They will co-host Channel 4's The Love Weekend next Friday, Saturday, and Sunday, which includes a live late-night Naked Chat Show, when guests will sit around a coffee table and discuss nudity.
Some members of the audience, at the Windmill Theatre in the West End of London, will also be naked. Both Jobson, who will conduct the chat show, and Myskow, who will move around the audience with a microphone, have yet to decide. Channel 4 says it will be their choice.
At 1am on the Sunday, the Windmill will be the setting for another stunt, or breach in television taste boundaries, with the staging of a live Bondage Challenge. This will consist of three couples, experts in bondage, or what the show's producers call the 'sub-dominance scene'.
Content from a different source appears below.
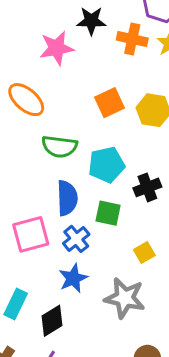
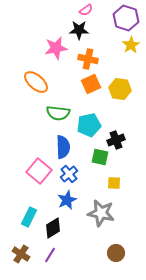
orange cross: (132, 39) -> (88, 59), moved
green square: (108, 213) -> (100, 157), moved
pink square: (31, 234) -> (39, 171), turned -35
yellow square: (144, 253) -> (114, 183), turned 32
The producers say the format will be like The Generation Game. Each couple will have three minutes to tie up his or her partner: their efforts will be judged by Madam Sadie, a professional practitioner. One pair will be gay, one will be a dominant man tying up a woman and the third couple will be a dominant woman tying up a man. This game will lead into a discussion of sado-masochism.
These outre items illustrate the more daring and frank approach to sex, love and relationships being taken by broadcasters. Colin Shaw, director of the Broadcasting Standards Council, says it poses the question of whether this is taking place because of deregulation, and the need to attract larger audiences and advertising with a fail-safe subject.
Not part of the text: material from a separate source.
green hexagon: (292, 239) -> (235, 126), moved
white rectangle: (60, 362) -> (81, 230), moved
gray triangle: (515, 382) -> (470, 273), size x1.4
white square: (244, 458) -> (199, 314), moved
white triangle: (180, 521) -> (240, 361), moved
Andrea Wonfor, Channel 4's controller of arts and entertainment who is in charge of The Love Weekend, said: 'It is answering a need. But you could be terribly cynical and say this is cheap programming which people like. It is both of these things. Altruism and commercial aspiration.'
The boundaries of what is acceptable on television used to be defined by drama: a naked heaving male bottom in Dennis Potter's The Singing Detective.
But recently the baton has been taken up by factual programmes: ITV's The Good Sex Guide, 10.40pm on Mondays, one of the most high-profile programmes to come from new franchise holder Carlton Television, is a mainstream example of the trend. It would have been unthinkable on ITV five years ago, but it is effective - more than doubling audiences for the time-slot.
Even BBC Radio has been influenced. On Valentine's Day, Radio 4 will be presenting A Sunday Outing, a live two-hour programme dealing with gay and lesbian topics. There will also be a gay quiz and cabaret.